Remove values greater than 7.81.

data table (drop=md);
set table (where=(md<=7.81));
run;

I'd say before removing outliers study them carefully & see if intuitively they really make sense. For example, your variables are jump distance & age. You might find that for a particular obs md>cutoff value. The jump distance for that obs=6 feet, which is not abnormal. But when you see age it equals 5 years. Definitely, 6 feet distance is not possible for a 5 year old child & hence it makes sense to discard the obs as an outlier. The whole idea is to investigate & justify whether outliers really make a case to be discarded or were these actual behaviors & need to stay in the model to enable the model to predict such instances in future.

Jrai,
I know you have done a lot for me alr but I need one more help.

Right now I have a model with 1 dependent variable and 20 independent variables.

So my code is

proc reg data=Regression;
model DEPD = A B C D E F G H I J K L M N O P Q R S T;
run;

Regression is my file name, DEPD is the dependent variable and A B C D E F G H I J K L M N O P Q R S T are the independent variables.

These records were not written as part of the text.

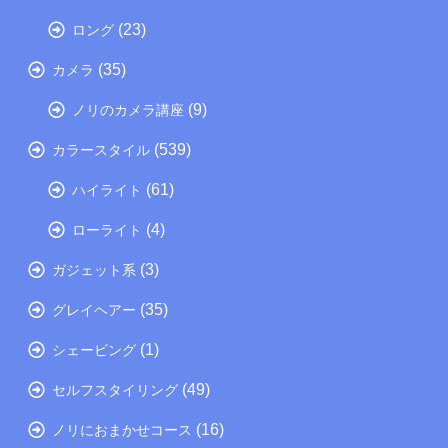
(23)
ロング
(35)
カメラ
(9)
ノリのカメラ講座
(539)
カラースタイル
(61)
ハイライト
(4)
ローライト
(3)
ガジェット系
(35)
グレイヘアー
(1)
シェービング
(49)
セルフスタイリング
(16)
ノリにおまかせコース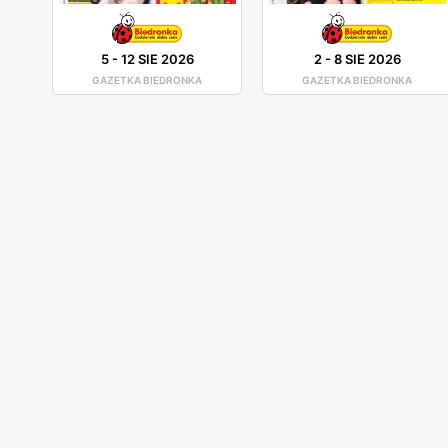
5
-
12 SIE 2026
2
-
8 SIE 2026
GAZETKA BIEDRONKA
GAZETKA BIEDRONKA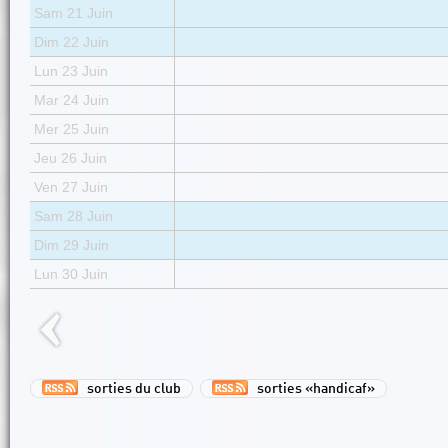
Sam 21 Juin
Dim 22 Juin
Lun 23 Juin
Mar 24 Juin
Mer 25 Juin
Jeu 26 Juin
Ven 27 Juin
Sam 28 Juin
Dim 29 Juin
Lun 30 Juin
sorties du club
sorties «handicaf»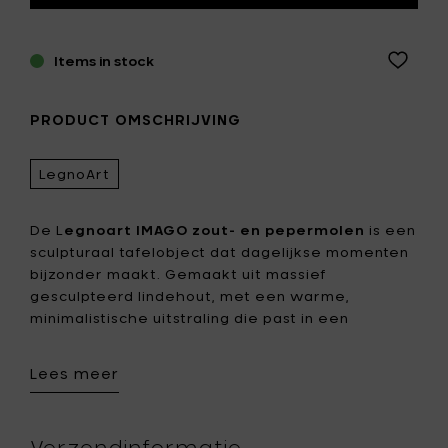
Items in stock
PRODUCT OMSCHRIJVING
LegnoArt
De L
egnoart IMAGO zout- en pepermolen
is een
sculpturaal tafelobject dat dagelijkse momenten
bijzonder maakt. Gemaakt uit massief
gesculpteerd lindehout, met een warme,
minimalistische uitstraling die past in een
verfijnde keuken en op een mooi gedekte tafel.
Deze molen wordt met de hand vervaardigd in
Lees meer
Italië en afgewerkt met een handmatige
afwerking. Het
keramische maalwerk
is
geschikt voor zout en peper en laat je de
Verzendinformatie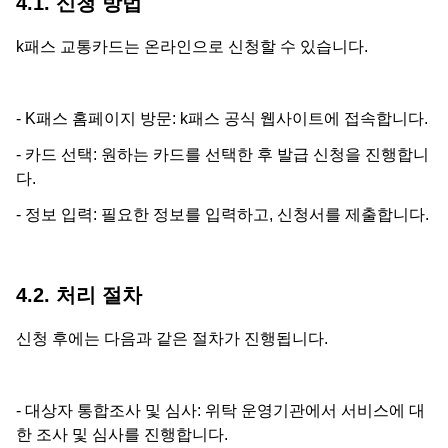
4.1. 신청 방법
k패스 교통카드는 온라인으로 신청할 수 있습니다.
- K패스 홈페이지 방문: k패스 공식 웹사이트에 접속합니다.
- 카드 선택: 원하는 카드를 선택한 후 발급 신청을 진행합니
다.
- 정보 입력: 필요한 정보를 입력하고, 신청서를 제출합니다.
4.2. 처리 절차
신청 후에는 다음과 같은 절차가 진행됩니다.
- 대상자 통합조사 및 심사: 위탁 운영기관에서 서비스에 대
한 조사 및 심사를 진행합니다.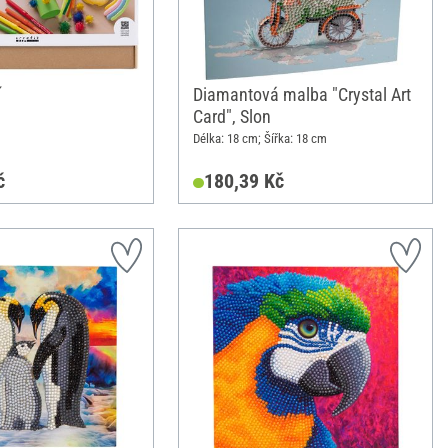
í
Diamantová malba "Crystal Art
Card", Slon
Délka: 18 cm; Šířka: 18 cm
č
180,39 Kč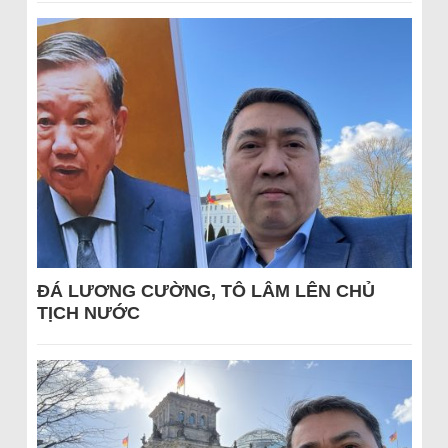
ĐÁ LƯƠNG CƯỜNG, TÔ LÂM LÊN CHỦ
TỊCH NƯỚC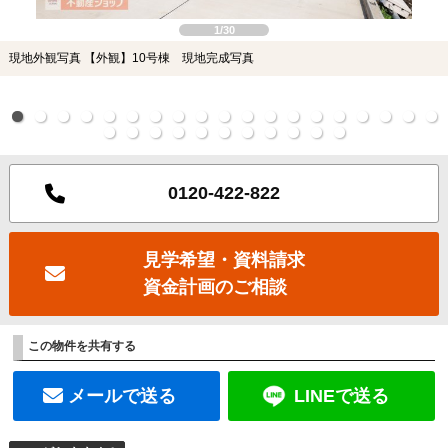
1/30
現地外観写真 【外観】10号棟 現地完成写真
0120-422-822
見学希望・資料請求
資金計画のご相談
この物件を共有する
メールで送る
LINEで送る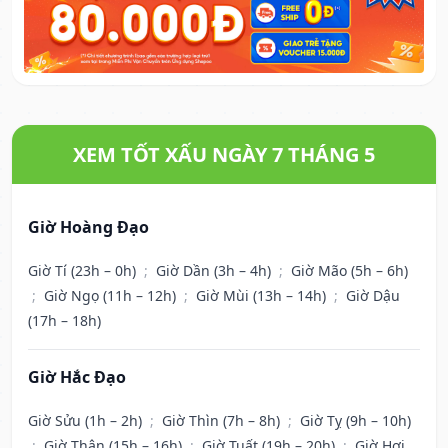
XEM TỐT XẤU NGÀY 7 THÁNG 5
Giờ Hoàng Đạo
Giờ Tí (23h – 0h)
;
Giờ Dần (3h – 4h)
;
Giờ Mão (5h – 6h)
;
Giờ Ngọ (11h – 12h)
;
Giờ Mùi (13h – 14h)
;
Giờ Dậu
(17h – 18h)
Giờ Hắc Đạo
Giờ Sửu (1h – 2h)
;
Giờ Thìn (7h – 8h)
;
Giờ Tỵ (9h – 10h)
;
Giờ Thân (15h – 16h)
;
Giờ Tuất (19h – 20h)
;
Giờ Hợi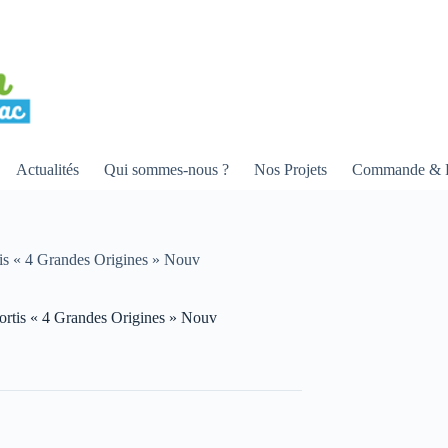
Actualités
Qui sommes-nous ?
Nos Projets
Commande & R
rtis « 4 Grandes Origines » Nouv
sortis « 4 Grandes Origines » Nouv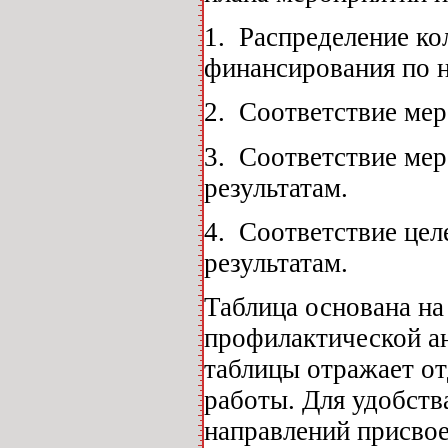
1.
Распределение ко
финансирования по 
2.
Соответствие мер
3.
Соответствие ме
результатам.
4.
Соответствие це
результатам.
Таблица основана н
профилактической а
таблицы отражает о
работы. Для удобств
направлений присвое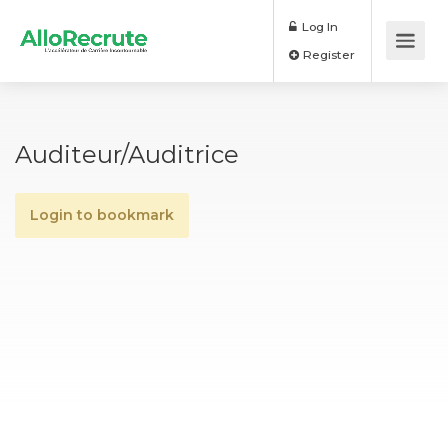
Log In
Register
Auditeur/Auditrice
Login to bookmark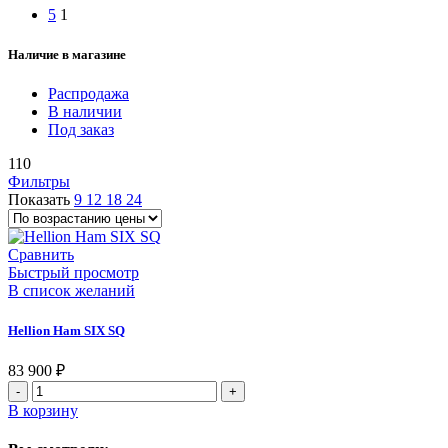
5
1
Наличие в магазине
Распродажа
В наличии
Под заказ
110
Фильтры
Показать
9
12
18
24
Сравнить
Быстрый просмотр
В список желаний
Hellion Ham SIX SQ
83 900
₽
Количество
товара
В корзину
Hellion
Ham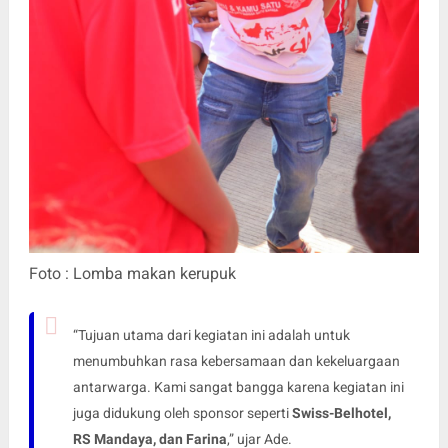
Foto : Lomba makan kerupuk
“Tujuan utama dari kegiatan ini adalah untuk
menumbuhkan rasa kebersamaan dan kekeluargaan
antarwarga. Kami sangat bangga karena kegiatan ini
juga didukung oleh sponsor seperti
Swiss-Belhotel,
RS Mandaya, dan Farina
,” ujar Ade.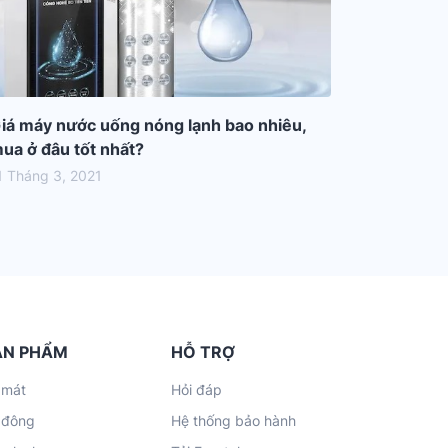
iá máy nước uống nóng lạnh bao nhiêu,
ua ở đâu tốt nhất?
1 Tháng 3, 2021
ẢN PHẨM
HỖ TRỢ
 mát
Hỏi đáp
 đông
Hệ thống bảo hành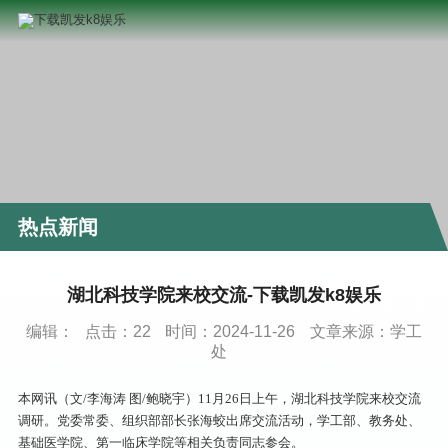
热点新闻
湖北科技学院来校交流-下载凯发k8娱乐
编辑：
点击：
22
时间：2024-11-26
文章来源：学工
处
本网讯（文/李海涛 图/鲍晓宇）11月26日上午，湖北科技学院来校交流
调研。党委常委、组织部部长张海蛟出席交流活动，学工部、教务处、
基础医学院、第一临床学院等相关负责同志参会。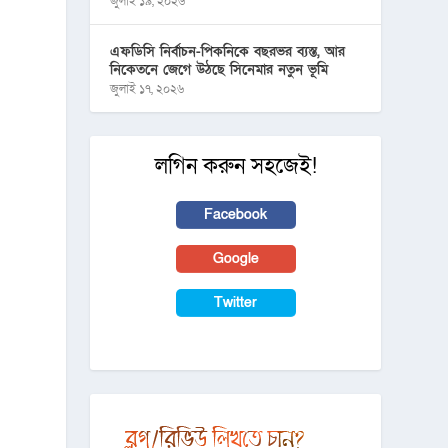
জুলাই ১৯, ২০২৬
এফডিসি নির্বাচন-পিকনিকে বছরভর ব্যস্ত, আর
নিকেতনে জেগে উঠছে সিনেমার নতুন ভূমি
জুলাই ১৭, ২০২৬
লগিন করুন সহজেই!
Facebook
Google
Twitter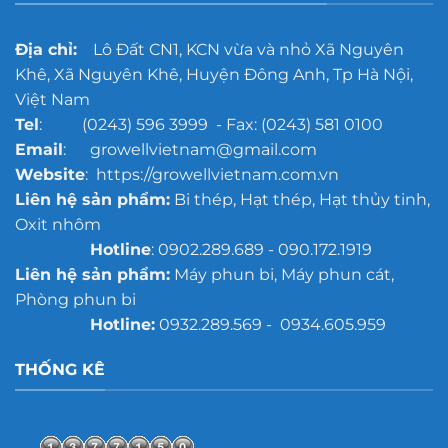
Địa chỉ:
Lô Đất CN1, KCN vừa và nhỏ Xã Nguyên
Khê, Xã Nguyên Khê, Huyện Đông Anh, Tp Hà Nội,
Việt Nam
Tel
: (0243) 596 3999 - Fax: (0243) 581 0100
Email
: growellvietnam@gmail.com
Website
: https://growellvietnam.com.vn
Liên hệ sản phẩm:
Bi thép, Hạt thép, Hạt thủy tinh,
Oxit nhôm
Hotline
: 0902.289.689 - 090.172.1919
Liên hệ sản phẩm:
Máy phun bi, Máy phun cát,
Phòng phun bi
Hotline:
0932.289.569 - 0934.605.959
THỐNG KÊ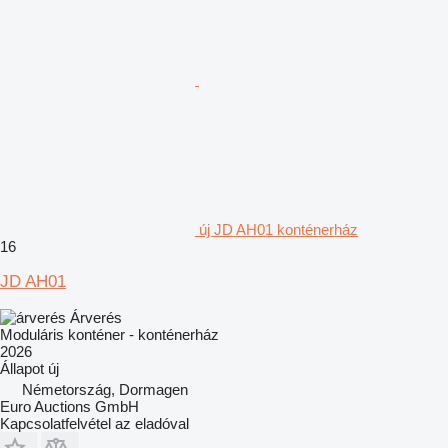
új JD AH01 konténerház
16
JD AH01
Árverés
Moduláris konténer - konténerház
2026
Állapot
új
Németország, Dormagen
Euro Auctions GmbH
Kapcsolatfelvétel az eladóval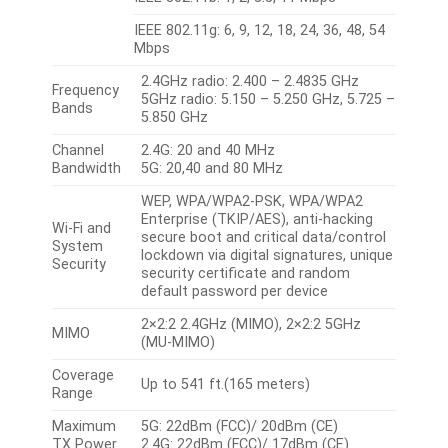
IEEE 802.11g: 6, 9, 12, 18, 24, 36, 48, 54
Mbps
2.4GHz radio: 2.400 – 2.4835 GHz
Frequency
5GHz radio: 5.150 – 5.250 GHz, 5.725 –
Bands
5.850 GHz
Channel
2.4G: 20 and 40 MHz
Bandwidth
5G: 20,40 and 80 MHz
WEP, WPA/WPA2-PSK, WPA/WPA2
Enterprise (TKIP/AES), anti-hacking
Wi-Fi and
secure boot and critical data/control
System
lockdown via digital signatures, unique
Security
security certificate and random
default password per device
2×2:2 2.4GHz (MIMO), 2×2:2 5GHz
MIMO
(MU-MIMO)
Coverage
Up to 541 ft.(165 meters)
Range
Maximum
5G: 22dBm (FCC)/ 20dBm (CE)
TX Power
2.4G: 22dBm (FCC)/ 17dBm (CE)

How can I modify the code so that the regression only regresses for data within + or - 3 standard deviations of the mean for every value? All other values are ignored?

e.g. on a smaller scale

DEPD A B C D
4567 9 2 7 8
7567 12 3 9 0
9875 3 2 67 7
5635 9 12 7 88
2568 9 2 7 8
3547 9 2 7 8

So the values I want SAS to regress are

DEPD A B C D
4567 9 2 7 8
7567 12 3 9 0
2568 9 2 7 8
3547 9 2 7 8
(elimination done by eyeballing so may not be accurate)

i.e. the entire row is disregarded if one value in the column is more or less than 3 standard deviation from the mean for DEPD and A to T.

One way is to find the SDs using proc standard, merge them with DV & then do the elimination.
proc standard mean=0 std=1 data=regression out=temp(keep=depd); *This step finds the standard normal score i.e. z-score of depd;
var depd;
run;

data regression; *This step merges standard normal score with the original data set. Note: ensure that the order of the observations in the two datasets is the same;
set regression;
set temp(rename=(depd=standard_depd));
run;

proc reg data=Regression(where=(standard_depd<3 and standard_depd>-3)); *This step excludes the observations where standard deviation is more than 3 or less than -3;
model DEPD = A B C D E F G H I J K L M N O P Q R S T;
run;

Alternative way is to calculate standard deviation directly:

proc means data=regression;
var depd;
output out=temp(keep=depd _stat_ where=(_stat_="STD")); *The output dataset temp will contain the standard deviation of depd;
run;

data _null_;
set temp(keep=depd);
call symput("upper_limit",3*depd); *This creates a macro variable with the upper limit;
call symput("lower_limit",-3*depd); *This creates a macro variable with the lower limit;
run;

proc reg data=Regression(where=(depd<&upper_limit and depd>&lower_limit)); *This step excludes the observations where standard deviation is more than 3 or less than -3;
model DEPD = A B C D E F G H I J K L M N O P Q R S T;
run;

As for the original post, jrai provided some great information. However, you never really say why you wanted to eliminate the outlying values - I wonder what their purpose was and whether they realize that once removing those values > or < 3 stds, that now there are new observations in the set that are < or > 3 stds away from the mean, this may be beside the point.

canadian, what is the purpose of finding the outliers and how are you defining outliers. Also, I don't think you really need a macro to do this. You can review the previously posted code to come up with a solution.